### Exercise objective
Before copying, set the images aside; then transcribe every entry below exactly.

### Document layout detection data
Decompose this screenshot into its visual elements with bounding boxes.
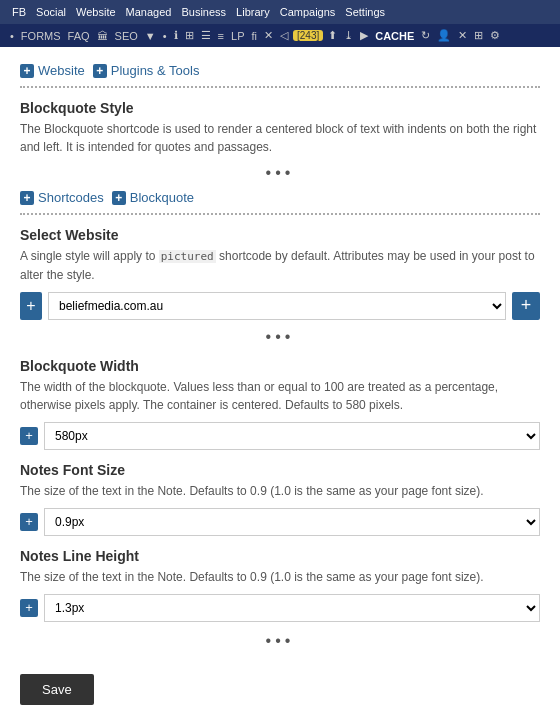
- website-select[interactable]: beliefmedia.com.au: [48, 292, 506, 320]
- toolbar-faq[interactable]: FAQ: [66, 29, 92, 43]
- website-select-plus[interactable]: +: [20, 292, 42, 320]
- toolbar-video-icon[interactable]: ▶: [358, 28, 370, 43]
- toolbar-bullet: •: [161, 29, 169, 43]
- main-content: + Website + Plugins & Tools Blockquote S…: [0, 47, 560, 708]
- breadcrumb-website[interactable]: + Website: [20, 63, 85, 78]
- toolbar-badge: [243]: [293, 30, 323, 41]
- separator-2: [20, 213, 540, 215]
- toolbar-bank-icon[interactable]: 🏛: [95, 29, 110, 43]
- notes-line-height-section: Notes Line Height The size of the text i…: [20, 548, 540, 622]
- notes-line-height-title: Notes Line Height: [20, 548, 540, 564]
- website-add-button[interactable]: +: [512, 292, 540, 320]
- dots-2: •••: [20, 328, 540, 346]
- shortcodes-plus-icon: +: [20, 191, 34, 205]
- notes-line-height-plus[interactable]: +: [20, 599, 38, 617]
- notes-font-size-select[interactable]: 0.9px: [44, 508, 540, 536]
- toolbar-list-icon[interactable]: ☰: [199, 28, 213, 43]
- blockquote-width-row: + 580px: [20, 422, 540, 450]
- breadcrumb-2: + Shortcodes + Blockquote: [20, 190, 540, 205]
- toolbar-fi[interactable]: fi: [249, 29, 259, 43]
- nav-settings[interactable]: Settings: [341, 4, 389, 20]
- notes-line-height-row: + 1.3px: [20, 594, 540, 622]
- toolbar-dropdown-arrow[interactable]: ▼: [143, 29, 158, 43]
- toolbar-settings-icon[interactable]: ⚙: [488, 28, 502, 43]
- toolbar-info-icon[interactable]: ℹ: [172, 28, 180, 43]
- toolbar-upload-icon[interactable]: ⬆: [326, 28, 339, 43]
- toolbar-close-icon[interactable]: ✕: [262, 28, 275, 43]
- blockquote-style-section: Blockquote Style The Blockquote shortcod…: [20, 100, 540, 156]
- nav-campaigns[interactable]: Campaigns: [276, 4, 340, 20]
- notes-line-height-desc: The size of the text in the Note. Defaul…: [20, 568, 540, 586]
- dots-1: •••: [20, 164, 540, 182]
- nav-fb[interactable]: FB: [8, 4, 30, 20]
- select-website-desc-before: A single style will apply to: [20, 249, 159, 263]
- blockquote-style-desc: The Blockquote shortcode is used to rend…: [20, 120, 540, 156]
- nav-business[interactable]: Business: [177, 4, 230, 20]
- save-button[interactable]: Save: [20, 674, 94, 705]
- breadcrumb-shortcodes[interactable]: + Shortcodes: [20, 190, 104, 205]
- toolbar-x-icon[interactable]: ✕: [456, 28, 469, 43]
- blockquote-width-section: Blockquote Width The width of the blockq…: [20, 358, 540, 450]
- breadcrumb-1: + Website + Plugins & Tools: [20, 63, 540, 78]
- notes-font-size-row: + 0.9px: [20, 508, 540, 536]
- blockquote-width-plus[interactable]: +: [20, 427, 38, 445]
- notes-font-size-desc: The size of the text in the Note. Defaul…: [20, 482, 540, 500]
- select-website-title: Select Website: [20, 227, 540, 243]
- toolbar-refresh-icon[interactable]: ↻: [419, 28, 432, 43]
- nav-library[interactable]: Library: [232, 4, 274, 20]
- nav-managed[interactable]: Managed: [122, 4, 176, 20]
- blockquote-plus-icon: +: [112, 191, 126, 205]
- notes-font-size-plus[interactable]: +: [20, 513, 38, 531]
- separator-1: [20, 86, 540, 88]
- nav-website[interactable]: Website: [72, 4, 120, 20]
- nav-social[interactable]: Social: [32, 4, 70, 20]
- toolbar-seo[interactable]: SEO: [113, 29, 140, 43]
- top-navigation: FB Social Website Managed Business Libra…: [0, 0, 560, 24]
- toolbar-menu-icon[interactable]: ≡: [216, 29, 226, 43]
- select-website-row: + beliefmedia.com.au +: [20, 292, 540, 320]
- toolbar: • FORMS FAQ 🏛 SEO ▼ • ℹ ⊞ ☰ ≡ LP fi ✕ ◁ …: [0, 24, 560, 47]
- toolbar-user-icon[interactable]: 👤: [435, 28, 453, 43]
- toolbar-grid2-icon[interactable]: ⊞: [472, 28, 485, 43]
- breadcrumb-blockquote[interactable]: + Blockquote: [112, 190, 194, 205]
- blockquote-width-title: Blockquote Width: [20, 358, 540, 374]
- select-website-section: Select Website A single style will apply…: [20, 227, 540, 320]
- website-plus-icon: +: [20, 64, 34, 78]
- blockquote-width-desc: The width of the blockquote. Values less…: [20, 378, 540, 414]
- breadcrumb-shortcodes-label: Shortcodes: [38, 190, 104, 205]
- toolbar-cache-label[interactable]: CACHE: [373, 29, 416, 43]
- toolbar-forms[interactable]: FORMS: [19, 29, 63, 43]
- dots-3: •••: [20, 632, 540, 650]
- breadcrumb-website-label: Website: [38, 63, 85, 78]
- breadcrumb-blockquote-label: Blockquote: [130, 190, 194, 205]
- toolbar-download-icon[interactable]: ⤓: [342, 28, 355, 43]
- toolbar-back-icon[interactable]: ◁: [278, 28, 290, 43]
- breadcrumb-plugins-label: Plugins & Tools: [111, 63, 200, 78]
- notes-line-height-select[interactable]: 1.3px: [44, 594, 540, 622]
- toolbar-lp[interactable]: LP: [229, 29, 246, 43]
- toolbar-grid-icon[interactable]: ⊞: [183, 28, 196, 43]
- blockquote-width-select[interactable]: 580px: [44, 422, 540, 450]
- notes-font-size-title: Notes Font Size: [20, 462, 540, 478]
- blockquote-style-title: Blockquote Style: [20, 100, 540, 116]
- select-website-code: pictured: [159, 250, 216, 263]
- notes-font-size-section: Notes Font Size The size of the text in …: [20, 462, 540, 536]
- plugins-plus-icon: +: [93, 64, 107, 78]
- toolbar-dot: •: [8, 29, 16, 43]
- select-website-desc: A single style will apply to pictured sh…: [20, 247, 540, 284]
- breadcrumb-plugins-tools[interactable]: + Plugins & Tools: [93, 63, 200, 78]
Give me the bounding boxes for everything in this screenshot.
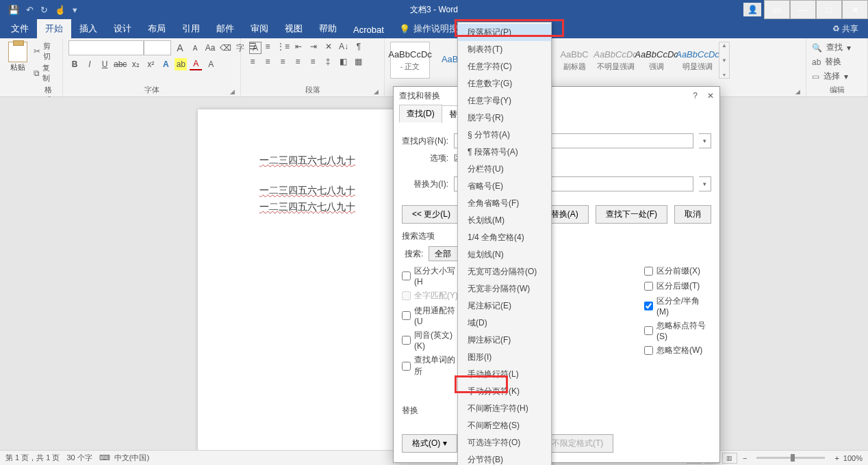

### Output for this exercise
Decompose this screenshot into its visual elements with bounding boxes.
- website-select[interactable]: beliefmedia.com.au: [48, 292, 506, 320]
- toolbar-faq[interactable]: FAQ: [66, 29, 92, 43]
- website-select-plus[interactable]: +: [20, 292, 42, 320]
- toolbar-video-icon[interactable]: ▶: [358, 28, 370, 43]
- toolbar-bullet: •: [161, 29, 169, 43]
- main-content: + Website + Plugins & Tools Blockquote S…: [0, 47, 560, 708]
- breadcrumb-website[interactable]: + Website: [20, 63, 85, 78]
- toolbar-badge: [243]: [293, 30, 323, 41]
- separator-2: [20, 213, 540, 215]
- toolbar-bank-icon[interactable]: 🏛: [95, 29, 110, 43]
- notes-line-height-section: Notes Line Height The size of the text i…: [20, 548, 540, 622]
- notes-line-height-title: Notes Line Height: [20, 548, 540, 564]
- website-add-button[interactable]: +: [512, 292, 540, 320]
- dots-2: •••: [20, 328, 540, 346]
- shortcodes-plus-icon: +: [20, 191, 34, 205]
- notes-line-height-plus[interactable]: +: [20, 599, 38, 617]
- notes-font-size-select[interactable]: 0.9px: [44, 508, 540, 536]
- toolbar-list-icon[interactable]: ☰: [199, 28, 213, 43]
- blockquote-width-row: + 580px: [20, 422, 540, 450]
- breadcrumb-2: + Shortcodes + Blockquote: [20, 190, 540, 205]
- toolbar-fi[interactable]: fi: [249, 29, 259, 43]
- nav-settings[interactable]: Settings: [341, 4, 389, 20]
- notes-line-height-row: + 1.3px: [20, 594, 540, 622]
- toolbar-dropdown-arrow[interactable]: ▼: [143, 29, 158, 43]
- toolbar-settings-icon[interactable]: ⚙: [488, 28, 502, 43]
- toolbar-info-icon[interactable]: ℹ: [172, 28, 180, 43]
- toolbar-upload-icon[interactable]: ⬆: [326, 28, 339, 43]
- toolbar-close-icon[interactable]: ✕: [262, 28, 275, 43]
- blockquote-style-section: Blockquote Style The Blockquote shortcod…: [20, 100, 540, 156]
- nav-campaigns[interactable]: Campaigns: [276, 4, 340, 20]
- notes-line-height-desc: The size of the text in the Note. Defaul…: [20, 568, 540, 586]
- dots-1: •••: [20, 164, 540, 182]
- nav-fb[interactable]: FB: [8, 4, 30, 20]
- select-website-desc-before: A single style will apply to: [20, 249, 159, 263]
- blockquote-style-desc: The Blockquote shortcode is used to rend…: [20, 120, 540, 156]
- nav-business[interactable]: Business: [177, 4, 230, 20]
- save-button[interactable]: Save: [20, 674, 94, 705]
- breadcrumb-shortcodes[interactable]: + Shortcodes: [20, 190, 104, 205]
- toolbar-x-icon[interactable]: ✕: [456, 28, 469, 43]
- blockquote-width-section: Blockquote Width The width of the blockq…: [20, 358, 540, 450]
- breadcrumb-1: + Website + Plugins & Tools: [20, 63, 540, 78]
- notes-font-size-row: + 0.9px: [20, 508, 540, 536]
- blockquote-width-plus[interactable]: +: [20, 427, 38, 445]
- notes-font-size-desc: The size of the text in the Note. Defaul…: [20, 482, 540, 500]
- select-website-title: Select Website: [20, 227, 540, 243]
- toolbar-refresh-icon[interactable]: ↻: [419, 28, 432, 43]
- nav-library[interactable]: Library: [232, 4, 274, 20]
- nav-managed[interactable]: Managed: [122, 4, 176, 20]
- blockquote-plus-icon: +: [112, 191, 126, 205]
- notes-font-size-plus[interactable]: +: [20, 513, 38, 531]
- separator-1: [20, 86, 540, 88]
- nav-website[interactable]: Website: [72, 4, 120, 20]
- nav-social[interactable]: Social: [32, 4, 70, 20]
- toolbar-seo[interactable]: SEO: [113, 29, 140, 43]
- top-navigation: FB Social Website Managed Business Libra…: [0, 0, 560, 24]
- toolbar-menu-icon[interactable]: ≡: [216, 29, 226, 43]
- select-website-row: + beliefmedia.com.au +: [20, 292, 540, 320]
- toolbar: • FORMS FAQ 🏛 SEO ▼ • ℹ ⊞ ☰ ≡ LP fi ✕ ◁ …: [0, 24, 560, 47]
- toolbar-user-icon[interactable]: 👤: [435, 28, 453, 43]
- toolbar-grid2-icon[interactable]: ⊞: [472, 28, 485, 43]
- breadcrumb-blockquote[interactable]: + Blockquote: [112, 190, 194, 205]
- blockquote-width-title: Blockquote Width: [20, 358, 540, 374]
- select-website-section: Select Website A single style will apply…: [20, 227, 540, 320]
- website-plus-icon: +: [20, 64, 34, 78]
- blockquote-width-desc: The width of the blockquote. Values less…: [20, 378, 540, 414]
- breadcrumb-shortcodes-label: Shortcodes: [38, 190, 104, 205]
- toolbar-cache-label[interactable]: CACHE: [373, 29, 416, 43]
- toolbar-forms[interactable]: FORMS: [19, 29, 63, 43]
- dots-3: •••: [20, 632, 540, 650]
- breadcrumb-website-label: Website: [38, 63, 85, 78]
- breadcrumb-blockquote-label: Blockquote: [130, 190, 194, 205]
- toolbar-download-icon[interactable]: ⤓: [342, 28, 355, 43]
- toolbar-back-icon[interactable]: ◁: [278, 28, 290, 43]
- breadcrumb-plugins-label: Plugins & Tools: [111, 63, 200, 78]
- notes-line-height-select[interactable]: 1.3px: [44, 594, 540, 622]
- toolbar-lp[interactable]: LP: [229, 29, 246, 43]
- toolbar-grid-icon[interactable]: ⊞: [183, 28, 196, 43]
- blockquote-width-select[interactable]: 580px: [44, 422, 540, 450]
- notes-font-size-title: Notes Font Size: [20, 462, 540, 478]
- blockquote-style-title: Blockquote Style: [20, 100, 540, 116]
- select-website-code: pictured: [159, 250, 216, 263]
- notes-font-size-section: Notes Font Size The size of the text in …: [20, 462, 540, 536]
- plugins-plus-icon: +: [93, 64, 107, 78]
- toolbar-dot: •: [8, 29, 16, 43]
- select-website-desc: A single style will apply to pictured sh…: [20, 247, 540, 284]
- breadcrumb-plugins-tools[interactable]: + Plugins & Tools: [93, 63, 200, 78]
Give me the bounding boxes for everything in this screenshot.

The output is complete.